Kazadan sonraki gün ben mesaime devam etmek üzere işyerime gittim rutin işlerimi yapmaya devam ederken şahsın oğlu geldi 40-45 yaşlarında, fakat gelir gelmez hesap sormaya gelmediğini sadece benim durumumu merak ettiği için geldiğini söyledi ve babasının hatalı olduğunu bildiğini ben söylemeden kendisi ekledi. ben çarptığım şahsın 73 yaşında olduğunu ogün oğlundan öğrendim ve durumu ile yakından ilgilendim, şahsın oğlunu 2-3 gün ara ile sürekli durumunu sormak için aradım, zaten kazadan ertesi gün ayağını alçıya alıp taburcu etmişlerdi ve gördüğüm kadarıyla hastaneden verilen raporda da "tıbbi müdehale gerektirmeyen basit yaralanma yazıyordu" şahısı ve bu süreçte polisler tekrar evine gidip şikayetçimisiniz değilmisiniz diye sormuşlar onlarda şikayetçi değiliz kusur bizimdir demişler, bunları şahsın oğlu kendisi bana birebir telefonda söyledi üstelik.
Aradan 1,5 2 ay geçtikten sonra çarpmış olduğum şahsın vefat ettiğini öğrendim ve taziye dileklerimi iletmek için kendisini aradım, başınız sağolsun vb gibi şeyler söylerken sözümü kesti ve "vefat durumunun seninle bir alakası yok babam zaten hastaydı evde nefes darlığından vefat ettiğni söyledi" sanırım kendimi suçlu hissettiğimi düşündüm diye aradığımı sandı, bende cenazeden 2-3 gün sonra haberim olması nedeni ile cenazeye gidemediğim için kendisine "babanız adına bir camide namaz çıkışı Kuran okutturup lokum ve şeker vb. şeyler dağıtmak istediğimi söyleyip ve kendisinden bunun iznini alıp telefon görüşmesini sonlandırdık.
Aradan zaman geçtikten sonra E-Devlet uygulamasını kurcalarken adıma dava açıldığını gördüm Asliye Ceza Mahkemesinden ve davanın türünde "iddanamenin değerlendirilmesi sonrası açılış" yazıyordu ve davanın açılış tarihide 29/09/2017 idi (bu tarih 29 Ekim ulusal bayram olduğu için ve bu nedenle adliyelerin kapalı olduğunu düşündüğüm için otomatik açılmış bir dava olduğunu yani kamu davası olabileceğini düşündüm kendimce) ve 20/01/2018 tarihinde mahkemeye gittim.
Mahkemenin girişindeki kağıttan ismimi kontrol ettiğimde şikayetçi olan kişi sürekli irtibatta olduğum kişi yani adamın oğlu sanık kısmındada benim ismim yazıyordu ve suç ise "Taksirle ölüme neden olma" yazıyordu.

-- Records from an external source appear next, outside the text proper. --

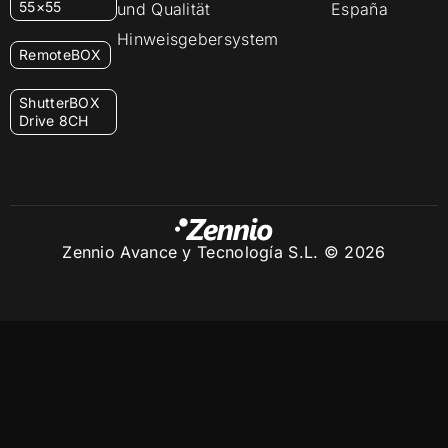
55×55
und Qualität
España
Hinweisgebersystem
RemoteBOX
ShutterBOX
Drive 8CH
Zennio Avance y Tecnología S.L. © 2026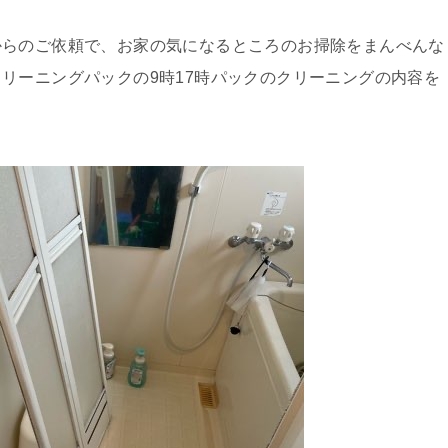
からのご依頼で、お家の気になるところのお掃除をまんべんな
リーニングパックの9時17時パックのクリーニングの内容を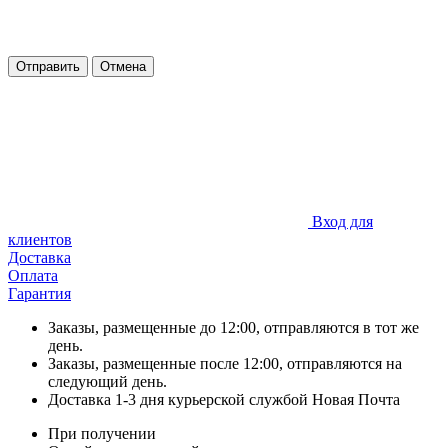
Отправить
Отмена
Вход для
клиентов
Доставка
Оплата
Гарантия
Заказы, размещенные до 12:00, отправляются в тот же
день.
Заказы, размещенные после 12:00, отправляются на
следующий день.
Доставка 1-3 дня курьерской службой Новая Почта
При получении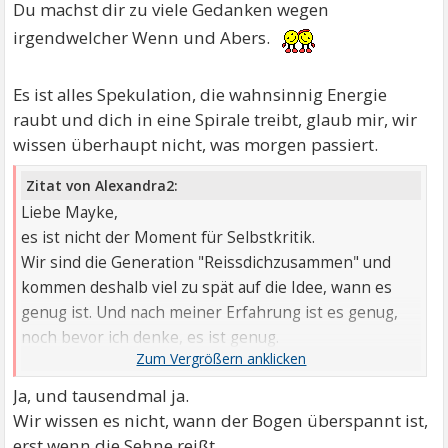
Du machst dir zu viele Gedanken wegen
irgendwelcher Wenn und Abers.
Es ist alles Spekulation, die wahnsinnig Energie
raubt und dich in eine Spirale treibt, glaub mir, wir
wissen überhaupt nicht, was morgen passiert.
Zitat von Alexandra2:
Liebe Mayke,
es ist nicht der Moment für Selbstkritik.
Wir sind die Generation "Reissdichzusammen" und
kommen deshalb viel zu spät auf die Idee, wann es
genug ist. Und nach meiner Erfahrung ist es genug,
noch bevor ich denke, es ist genug.
Es war und ist genug, Zeit für Pausen, Zeit sich selbst
in den Arm zu nehmen, es gut sein zu lassen
Ja, und tausendmal ja.
Wir wissen es nicht, wann der Bogen überspannt ist,
erst wenn die Sehne reißt.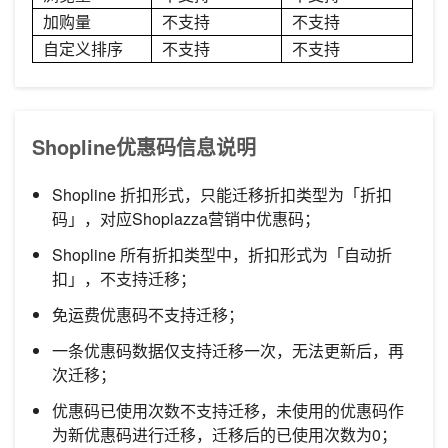
加购量
不支持
不支持
自定义排序
不支持
不支持
Shopline优惠码信息说明
Shopline 折扣形式，只能迁移折扣类型为「折扣
码」，对应Shoplazza营销中优惠码；
Shopline 所有折扣类型中，折扣形式为「自动折
扣」，不支持迁移；
免运费优惠码不支持迁移；
一条优惠码数据仅支持迁移一次，无法更新后，再
次迁移；
优惠码已使用次数不支持迁移，未使用的优惠码作
为新优惠码进行迁移，迁移后的已使用次数为0；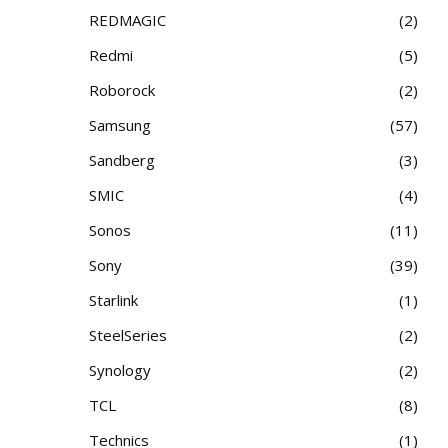
REDMAGIC
2
Redmi
5
Roborock
2
Samsung
57
Sandberg
3
SMIC
4
Sonos
11
Sony
39
Starlink
1
SteelSeries
2
Synology
2
TCL
8
Technics
1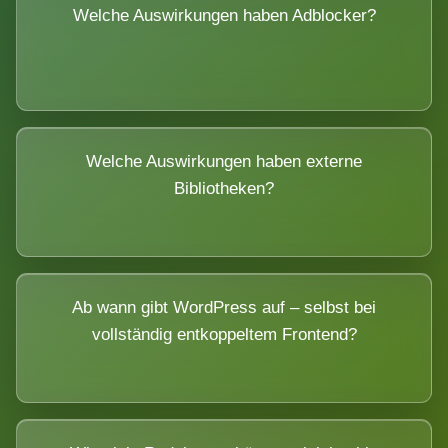
Welche Auswirkungen haben Adblocker?
Welche Auswirkungen haben externe
Bibliotheken?
Ab wann gibt WordPress auf – selbst bei
vollständig entkoppeltem Frontend?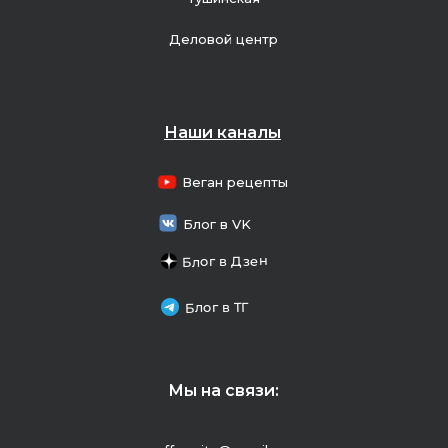
Деловой центр
Наши каналы
Веган рецепты
Блог в VK
Блог в Дзен
Блог в ТГ
Мы на связи: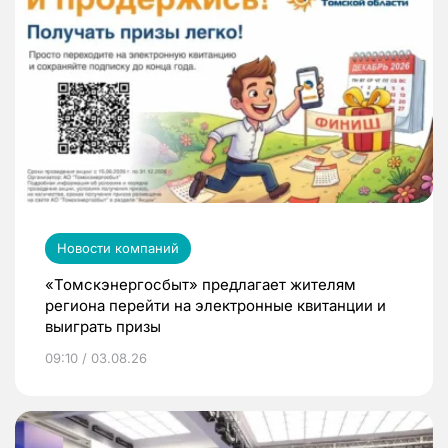
Новости компаний
«Томскэнергосбыт» предлагает жителям
региона перейти на электронные квитанции и
выиграть призы
09:10 / 03.08.26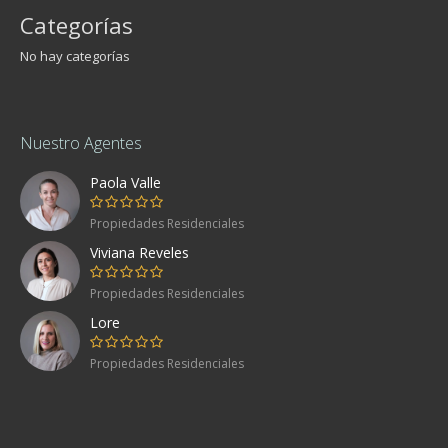
Categorías
No hay categorías
Nuestro Agentes
Paola Valle
Propiedades Residenciales
Viviana Reveles
Propiedades Residenciales
Lore
Propiedades Residenciales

Bunu görünce çok telaşlandım ve duruşma sırası bana geldiğinde salona girdim, salonda ben, mübaşir, katip ve hakimden başka kimse yoktu yani karşı tarafın şikayet ettiğine zaten ihtimal vermediğim için geleceklerini yada herhangi bir avukatları yoktu. Yukarıda size anlatmış olduklarımın aynısını hakime anlatıp arada geçen ekstra diyolaglarıda hakime anlatıp savunmamı yaptım. Hakim de adli tıp vefat durumunun kaza ile alakalı olabileceği yönünde rapor verdiğini söyledi bana, bende bunun imkansız olacağını söyledim ve kendi oğlunun beyanlarını tekrar anlattım hakime. Zaten dışarıdan baktığınız zaman ufak bir ayak kırığından 1,5 ay sonra bir kişinin vefatını kimse bu olaya bağlayamaz bu benim kendi düşüncem tabi.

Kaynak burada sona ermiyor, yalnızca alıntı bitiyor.